Klar Weingüter haben dickere Leitungen, aber selbst bei ca. 8000 Liter/Stunde, brauche ich auch mehr als 7-8 Stunden dafür, bis das Wasser für einen Hektar zusammen ist. Wir haben seit 1860 Brunnenrecht. Mein eigener Brunnen, den ich in Notzeiten dem Dorf zur Verfügung stellen muss, fördert rund 8000 Liter/Stunde, aber jeden Tag da 50000-60000 Liter/Hektar rausholen?

Und dann? Wie verteilt man das Wasser im Wingert, wenn man es denn hat?

Die Profis, mit Tröpfchenbewässerungsleitungen und über Pumpen. Diese Infrastruktur ist professionell, aber teuer und in dem nördlichsten Weinbauland der Welt, war das (noch) nicht überall notwendig. Einige Kollegen haben das und sind natürlich jetzt sehr froh, was ihnen von Herzen gegönnt ist. Aber ich habe keine Ahnung, wie viele Weinberge in Deutschland eine Bewässerungsstruktur haben. Ich denke keine 10% bis 5%. Ich weiß es nicht.

Der Rest muss das Wasser reinfahren!
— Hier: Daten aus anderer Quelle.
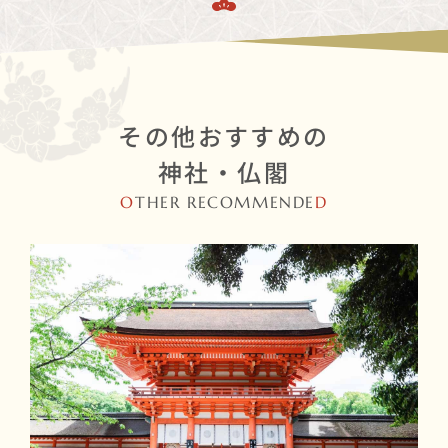
その他おすすめの
神社・仏閣
O
THER RECOMMENDE
D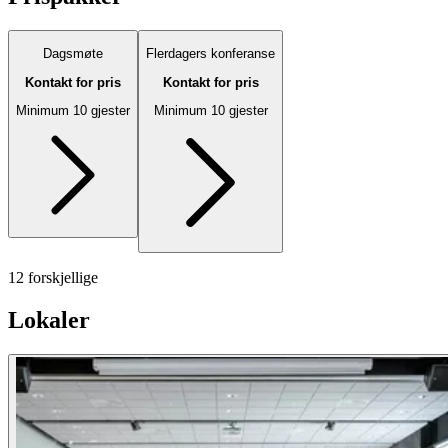
Dagsmøte
Flerdagers konferanse
Kontakt for pris
Kontakt for pris
Minimum 10 gjester
Minimum 10 gjester
12 forskjellige
Lokaler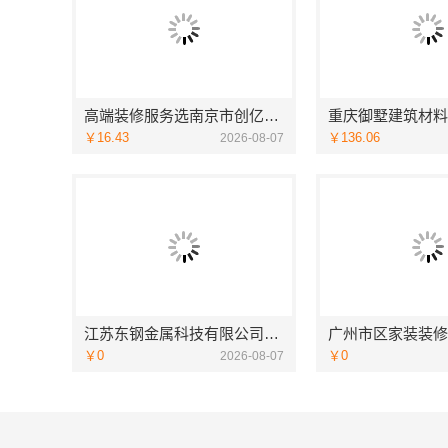
高端装修服务选南京市创亿讯，南京本地靠谱之选
￥16.43
￥136.06
2026-08-07
江苏东钢金属科技有限公司304不锈钢家具全国地址
￥0
￥0
2026-08-07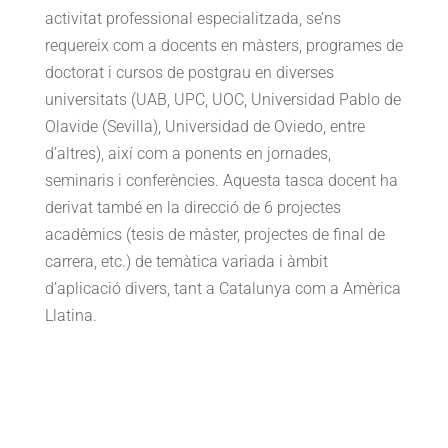
activitat professional especialitzada, se’ns
requereix com a docents en màsters, programes de
doctorat i cursos de postgrau en diverses
universitats (UAB, UPC, UOC, Universidad Pablo de
Olavide (Sevilla), Universidad de Oviedo, entre
d’altres), així com a ponents en jornades,
seminaris i conferències. Aquesta tasca docent ha
derivat també en la direcció de 6 projectes
acadèmics (tesis de màster, projectes de final de
carrera, etc.) de temàtica variada i àmbit
d’aplicació divers, tant a Catalunya com a Amèrica
Llatina.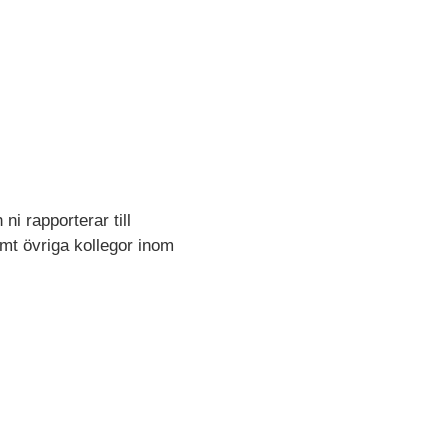
i rapporterar till
amt övriga kollegor inom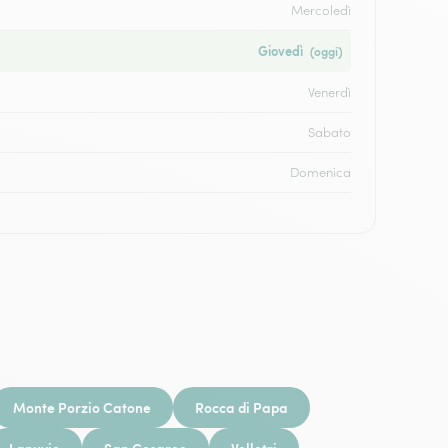
Mercoledì
Giovedì
(oggi)
Venerdì
Sabato
Domenica
Monte Porzio Catone
Rocca di Papa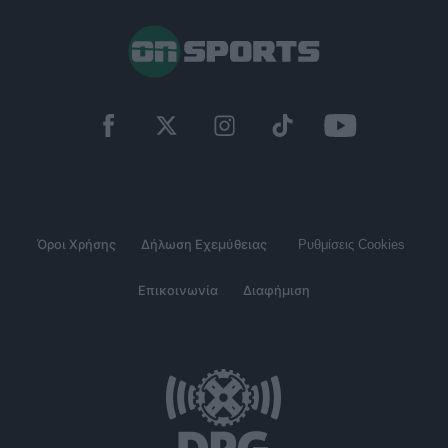
Όροι Χρήσης
Δήλωση Εχεμύθειας
Ρυθμίσεις Cookies
Επικοινωνία
Διαφήμιση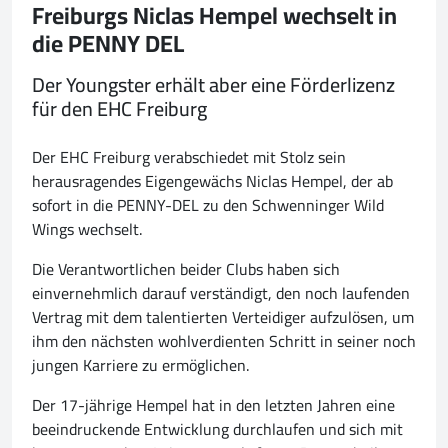
Freiburgs Niclas Hempel wechselt in
die PENNY DEL
Der Youngster erhält aber eine Förderlizenz
für den EHC Freiburg
Der EHC Freiburg verabschiedet mit Stolz sein
herausragendes Eigengewächs Niclas Hempel, der ab
sofort in die PENNY-DEL zu den Schwenninger Wild
Wings wechselt.
Die Verantwortlichen beider Clubs haben sich
einvernehmlich darauf verständigt, den noch laufenden
Vertrag mit dem talentierten Verteidiger aufzulösen, um
ihm den nächsten wohlverdienten Schritt in seiner noch
jungen Karriere zu ermöglichen.
Der 17-jährige Hempel hat in den letzten Jahren eine
beeindruckende Entwicklung durchlaufen und sich mit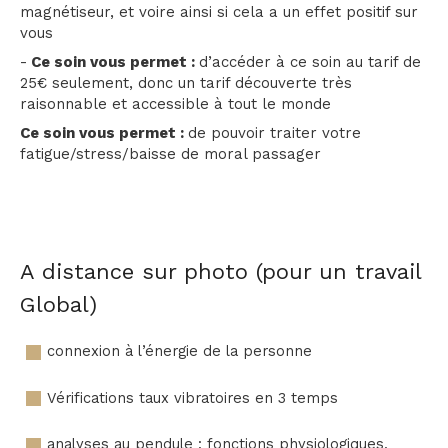
magnétiseur, et voire ainsi si cela a un effet positif sur
vous
-
Ce soin vous permet :
d’accéder à ce soin au tarif de
25€ seulement, donc un tarif découverte très
raisonnable et accessible à tout le monde
Ce soin vous permet :
de pouvoir traiter votre
fatigue/stress/baisse de moral passager
A distance sur photo (pour un travail
Global)
connexion à l’énergie de la personne
Vérifications taux vibratoires en 3 temps
analyses au pendule : fonctions physiologiques,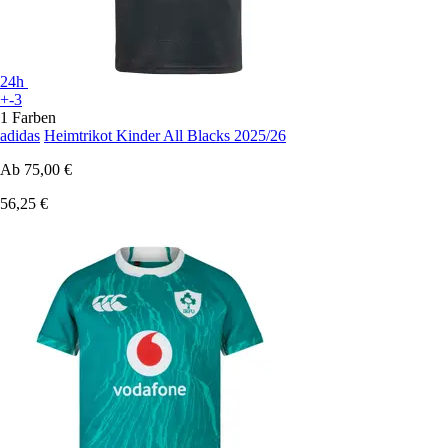
24h
+-3
1 Farben
adidas
Heimtrikot Kinder All Blacks 2025/26
Ab
75,00 €
56,25 €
Ein sehr großer Aufwand, aber wer kann schon eine Mutter leiden sehen? Noch viel ist zu sagen. Wie oft wird das vorkommen? Wenn ja, sind neue Sorten die Antwort? Nimmt der Konsument sie an? Ein neues, modernes Bodenmanagement, mit Mulchauflage, welche die Verdunstung minimiert? Wird Schweden das neue Baden?
Nächstes Jahr kann es wieder ganz anders aussehen. Viel Regen, viel Säure.

Deutschland ist seit 2000 Jahren ein Weinbauland. Noch nie in seiner Historie, waren die Winzer und Winzerinnen so einmalig gut und komplex ausgebildet. Noch nie so glühend und positiv motiviert. Die Weinbaujugend ist der Hammer! Ich habe keine Sorge, im Gegenteil. Deutschland wird viele, viele Menschen hier und im Ausland mit Typizität und Authentizität begeistern. In jedem Stil, vom Brotzeitwein bis zum VDP großes Gewächs. Auch dieses Jahr. Die Rotweine werden bestimmt ganz grandios und es wird auch viele, viele tolle Weißweine und Roseweine geben.